In my experience, the U.S history classes that I took spent a minimal amount of time discussing Native Americans. If it wasn’t for the clip I would’ve never known about the Wampanoag tribe’s existence or their presence in U.S history. The clip mentions the tribe’s role as a safe haven for refugee slaves and other minorities, their assistance to the Pilgrims during the winter, and the death of one of their own (Crispus Attucks) during the Boston Massacre. What really stood out to me was the tribe’s unconditional acceptance of everyone regardless of how they looked or what differing backgrounds they pertain to.
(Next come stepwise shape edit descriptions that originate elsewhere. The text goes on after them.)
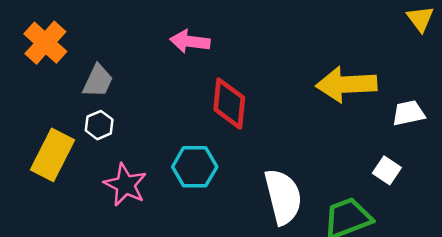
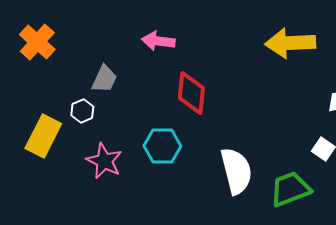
gray trapezoid: (98, 81) -> (104, 79), moved
yellow arrow: (346, 84) -> (290, 43), moved

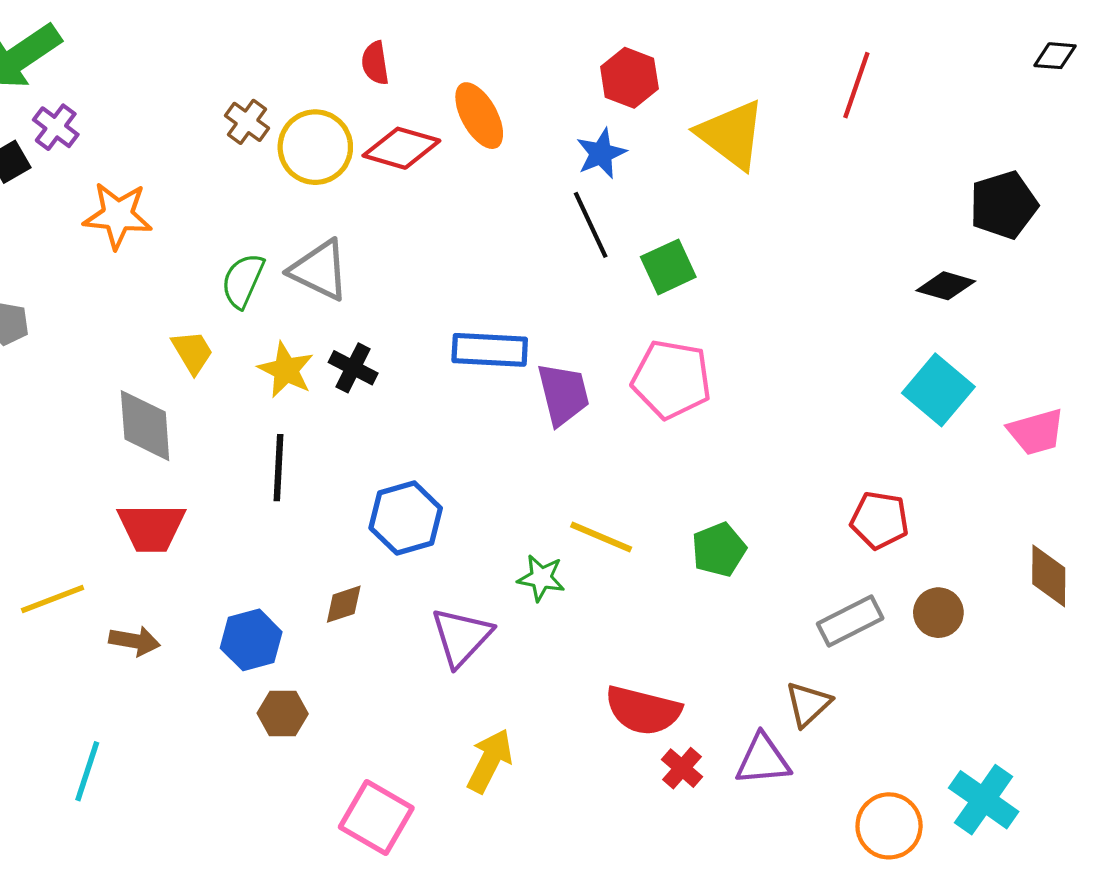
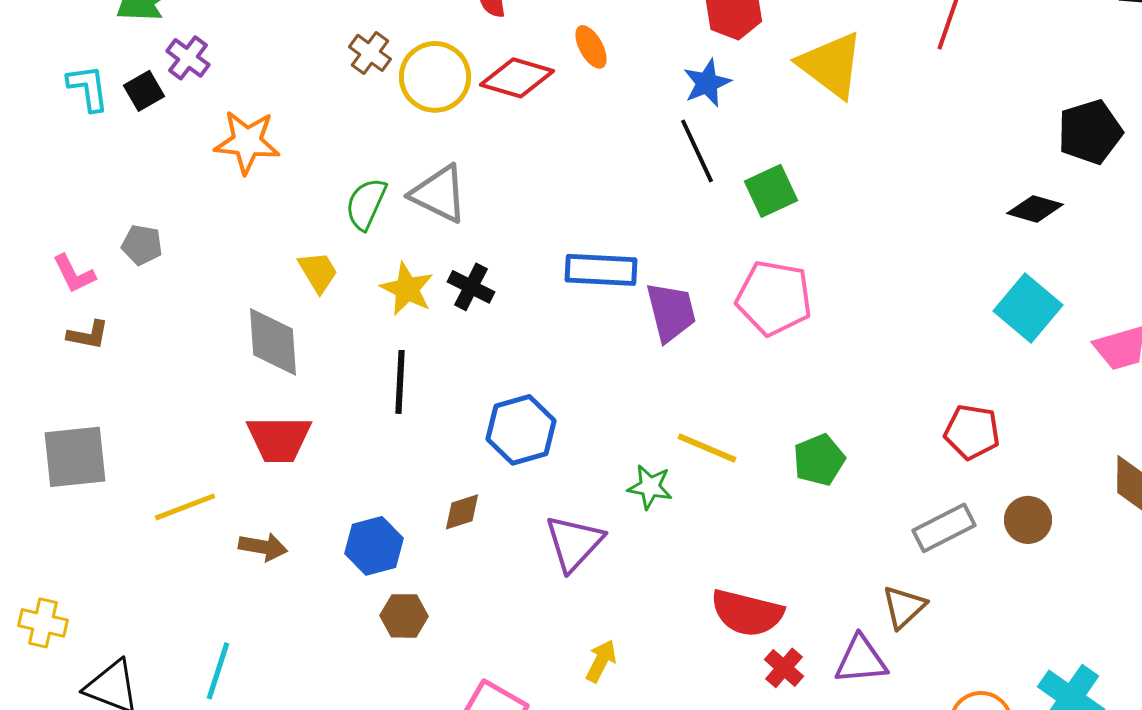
orange ellipse: (479, 116) -> (591, 47), size x0.7
yellow arrow: (490, 761) -> (601, 661), size x0.7

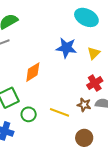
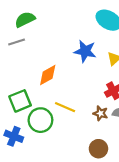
yellow line: (60, 112) -> (65, 107), moved
green circle: (29, 114) -> (40, 120), size x1.5

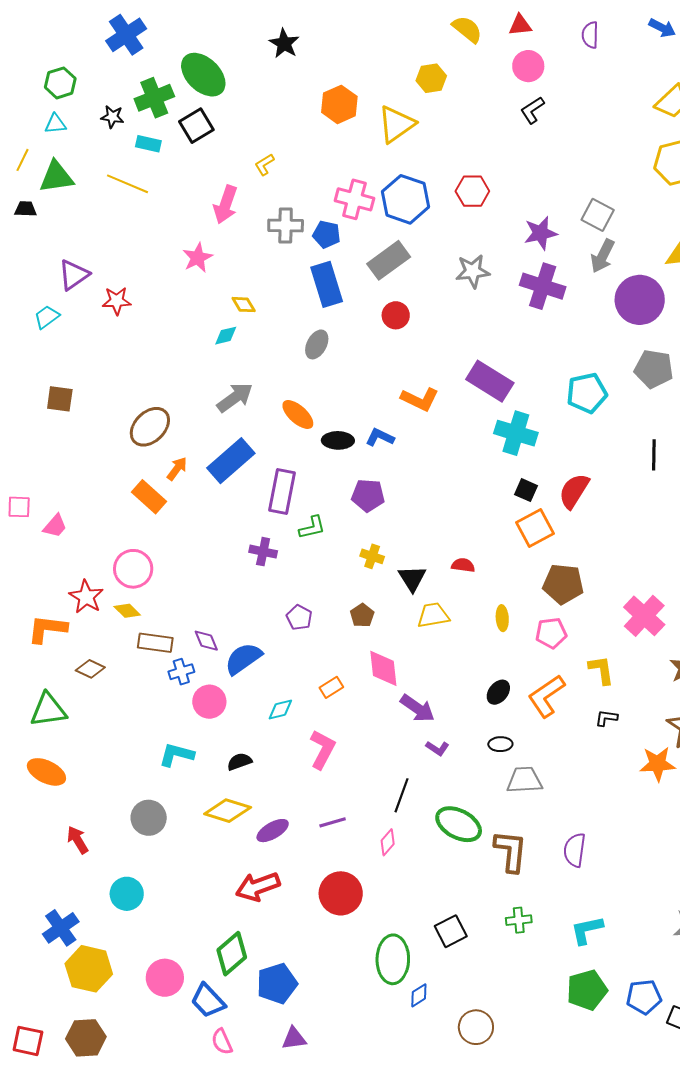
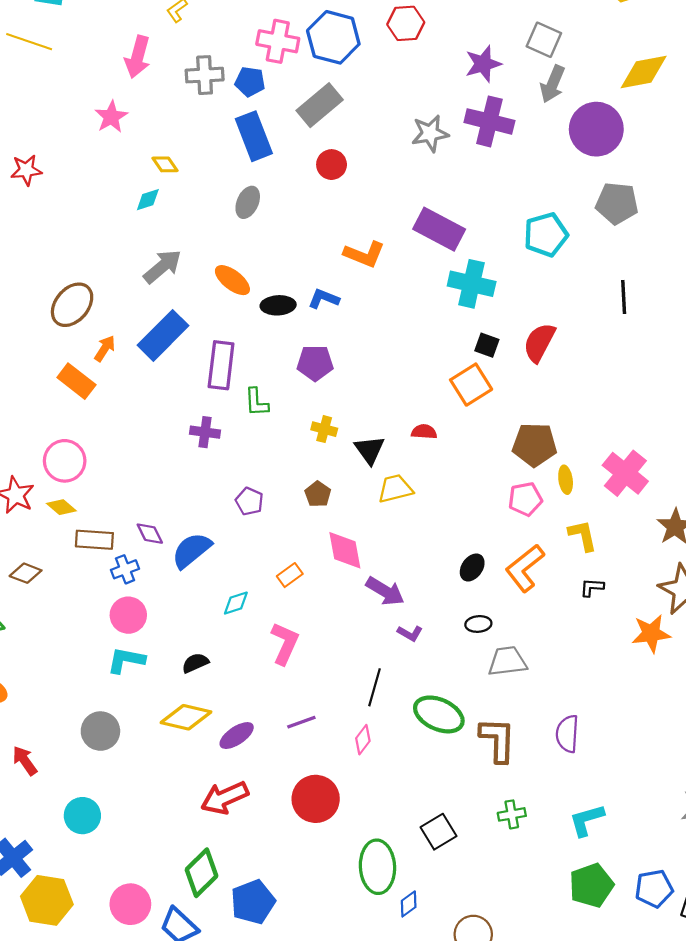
gray star: (473, 271) -> (430, 133), moved
green L-shape: (312, 527) -> (257, 402), turned 104
orange square: (535, 528) -> (471, 385), moved
yellow ellipse: (502, 618) -> (566, 480), moved
pink circle: (209, 702) -> (128, 615), moved

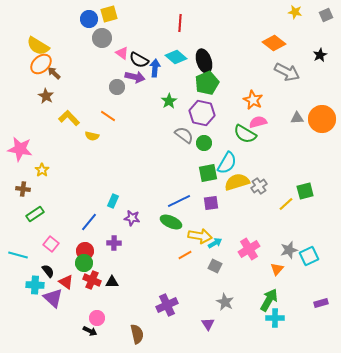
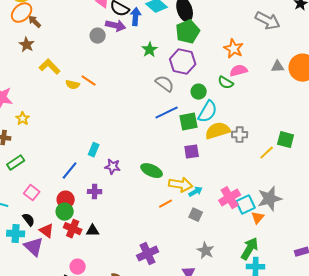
orange line: (108, 116) -> (89, 81), moved
green semicircle: (245, 134) -> (226, 83), size x0.7
green circle: (204, 143) -> (199, 92), moved
gray cross: (259, 186) -> (240, 135), turned 35
green square: (305, 191) -> (286, 140), turned 30
blue line: (179, 201) -> (167, 113), moved
gray star: (289, 250) -> (270, 199), size x1.4
cyan square: (309, 256) -> (246, 205), moved

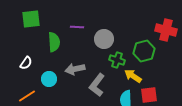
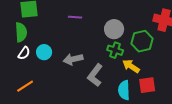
gray circle: (104, 39) -> (114, 29), moved
green semicircle: (54, 42) -> (21, 32), moved
cyan circle: (49, 79) -> (44, 52), moved

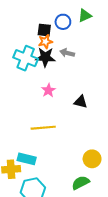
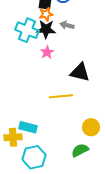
pink star: (48, 90) -> (47, 52), moved
black triangle: (81, 102) -> (80, 72), size x1.5
yellow line: (43, 128) -> (61, 96), moved

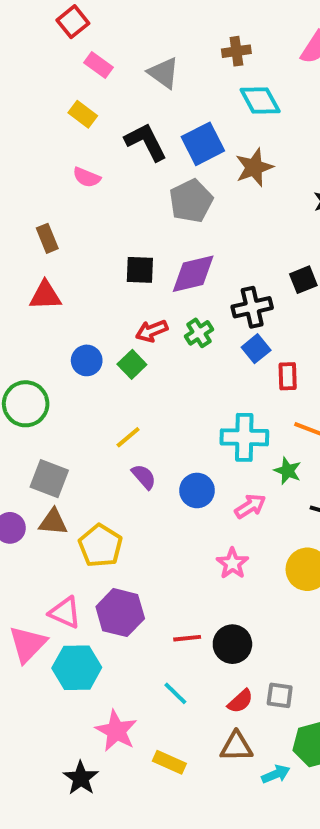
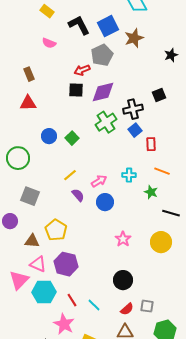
red arrow: (152, 331) -> (82, 70), moved
green cross: (199, 333) -> (106, 122), size x1.5
cyan cross: (244, 437) -> (129, 175), size x0.6
pink arrow: (250, 506) -> (99, 181), moved
brown triangle: (53, 522) -> (32, 241), moved
red line: (187, 638) -> (72, 300), moved, turned 64

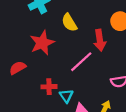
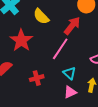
red arrow: (100, 40) -> (72, 26), turned -120
cyan triangle: (66, 96) -> (69, 73), moved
Based on the clip, the Wampanoag tribe resides in Martha’s Vineyard, Massachusetts. Whether or not they choose to live in an urban or suburban setting, they are confronted with questions such as the famous, “What are you?” and “How can that be?” Anne Marie Plane, Native American historian, states that their definition of Indianness pertained to being apart of their community, not skin color. Could the lack of news regarding Native Americans relate to their lack of importance on phenotypes?   I believe that their sense of community trumps their physical differences and that is what’s lacking outside of the Wampanoag tribe. Furthermore since they are not following society’s knack for categorizing others, Native Americans are excluded.

Although race is invisible within the Wampanoag tribe, that same invisibility can not be applied to those members if they leave their community. If physical traits did not bear history, wealth, power, etc. than maybe race can be diminished. Since that is not the case the visibility of race has the ability to harm and help many while benefiting a few.